The Exaggerated Red Line in Syria

There are many important considerations regarding the use of chemical weapons in Syria but the media has (as usual) overly simplified matters by raising the “red line.” This is not a matter, as has been portrayed in some media accounts, of Obama having committed himself to military action if Syria used chemical weapons and crossed a red line. John Kerry stated that the decision to go to war was not over crossing Obama’s red line in testimony before the Senate Foreign Relations Committee (a place where he has been often, from testifying in 1971 as a member of Vietnam Veterans Against the War to his days on the committee, culminating with becoming chairman in 2009). Obama repeated this today.
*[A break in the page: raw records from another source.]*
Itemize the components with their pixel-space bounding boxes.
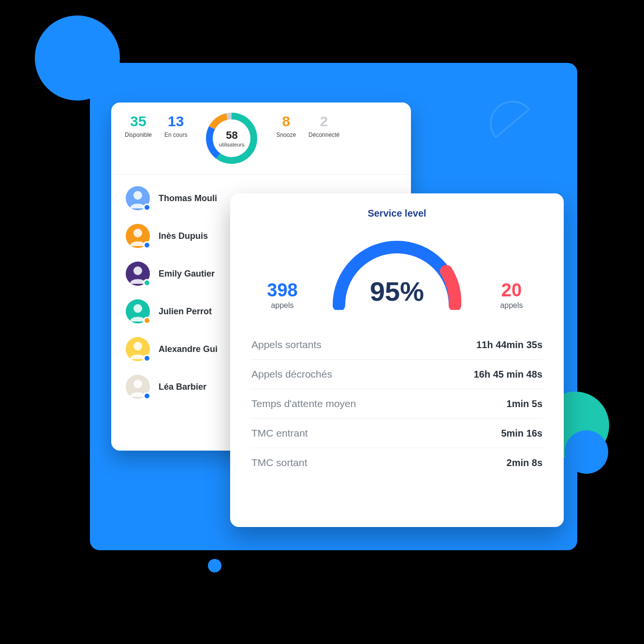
metric-row: TMC sortant2min 8s [250, 448, 543, 477]
user-name: Léa Barbier [159, 382, 206, 392]
avatar [126, 262, 150, 286]
stat-disponible[interactable]: 35 Disponible [125, 114, 152, 138]
service-level-summary: 398 appels 95% 20 appels [250, 223, 543, 313]
users-status-header: 35 Disponible 13 En cours [111, 102, 411, 175]
avatar [126, 375, 150, 399]
service-calls-in-sla-value: 398 [253, 281, 311, 299]
metric-value: 2min 8s [507, 457, 542, 468]
svg-point-6 [133, 191, 142, 200]
metric-label: Temps d'attente moyen [251, 398, 356, 410]
stat-deconnecte-label: Déconnecté [308, 132, 339, 138]
stage: 35 Disponible 13 En cours [0, 0, 644, 644]
users-total-ring: 58 utilisateurs [205, 111, 259, 165]
metric-value: 5min 16s [501, 428, 542, 439]
user-name: Inès Dupuis [159, 231, 208, 241]
svg-point-10 [133, 266, 142, 275]
status-dot [143, 204, 151, 211]
user-name: Emily Gautier [159, 269, 215, 279]
stat-en-cours[interactable]: 13 En cours [164, 114, 187, 138]
ring-total-value: 58 [226, 129, 237, 142]
metric-row: Appels sortants11h 44min 35s [250, 330, 543, 359]
stat-deconnecte[interactable]: 2 Déconnecté [308, 114, 339, 138]
service-calls-in-sla-label: appels [253, 301, 311, 310]
ring-center-label: 58 utilisateurs [205, 111, 259, 165]
service-level-title: Service level [250, 208, 543, 219]
metric-label: Appels sortants [251, 339, 322, 351]
stat-snooze[interactable]: 8 Snooze [276, 114, 296, 138]
service-metrics-list: Appels sortants11h 44min 35sAppels décro… [250, 330, 543, 477]
metric-value: 16h 45 min 48s [474, 369, 542, 380]
status-dot [143, 317, 151, 324]
stat-disponible-value: 35 [125, 114, 152, 129]
decor-circle-bottom-small [208, 559, 221, 572]
avatar [126, 186, 150, 210]
ring-total-label: utilisateurs [219, 142, 245, 147]
avatar [126, 299, 150, 323]
decor-half-circle-outline [488, 99, 537, 147]
service-level-card: Service level 398 appels 95% 20 appels A… [230, 193, 564, 527]
service-calls-out-sla: 20 appels [483, 281, 541, 310]
service-calls-in-sla: 398 appels [253, 281, 311, 310]
user-name: Thomas Mouli [159, 193, 217, 204]
service-level-gauge: 95% [320, 223, 474, 310]
metric-label: Appels décrochés [251, 368, 332, 380]
user-name: Julien Perrot [159, 307, 212, 317]
stat-en-cours-label: En cours [164, 132, 187, 138]
metric-label: TMC sortant [251, 457, 307, 468]
metric-row: Appels décrochés16h 45 min 48s [250, 359, 543, 389]
svg-point-14 [133, 342, 142, 351]
svg-point-16 [133, 380, 142, 388]
metric-label: TMC entrant [251, 427, 308, 439]
avatar [126, 224, 150, 248]
service-calls-out-sla-label: appels [483, 301, 541, 310]
metric-row: TMC entrant5min 16s [250, 418, 543, 448]
avatar [126, 337, 150, 361]
status-dot [143, 279, 151, 287]
service-calls-out-sla-value: 20 [483, 281, 541, 299]
svg-point-12 [133, 304, 142, 313]
metric-value: 11h 44min 35s [476, 339, 542, 351]
metric-value: 1min 5s [507, 398, 542, 410]
status-dot [143, 241, 151, 249]
status-dot [143, 392, 151, 400]
status-dot [143, 354, 151, 362]
stat-en-cours-value: 13 [164, 114, 187, 129]
svg-point-8 [133, 229, 142, 237]
service-level-percent: 95% [320, 276, 474, 307]
metric-row: Temps d'attente moyen1min 5s [250, 389, 543, 418]
stat-disponible-label: Disponible [125, 132, 152, 138]
stat-deconnecte-value: 2 [308, 114, 339, 129]
user-name: Alexandre Gui [159, 344, 218, 354]
stat-snooze-label: Snooze [276, 132, 296, 138]
stat-snooze-value: 8 [276, 114, 296, 129]
decor-circle-blue-right [565, 430, 608, 474]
Obama did not claim there was a red line which would automatically lead to war in 2012. In response to a question at press conference Obama said: “We have been very clear to the Assad regime, but also to other players on the ground, that a red line for us is we start seeing a whole bunch of chemical weapons moving around or being utilized.  That would change my calculus.  That would change my equation.” It makes sense that this would change his calculus and lead to the consideration of options he was not considering at the time, but he did not commit to going to war.

While I am skeptical of the remaining arguments for taking military action, it is good to see Obama clearly say that preserving his credibility over the red line is not a reason to go to war. Feeling obligated to take military action based upon a comment made at a press conference would certainly be foolish.

Obama is now saying that any red line is the world’s red line against the use of chemical weapons. I agree with his condemnation of their use. I do not agree that we are the world’s policeman or obligated to act when there are no bodies involved in international law which are willing to act. We certainly are not obligated to take military action when it is not clear how this would actually achieve positive ends.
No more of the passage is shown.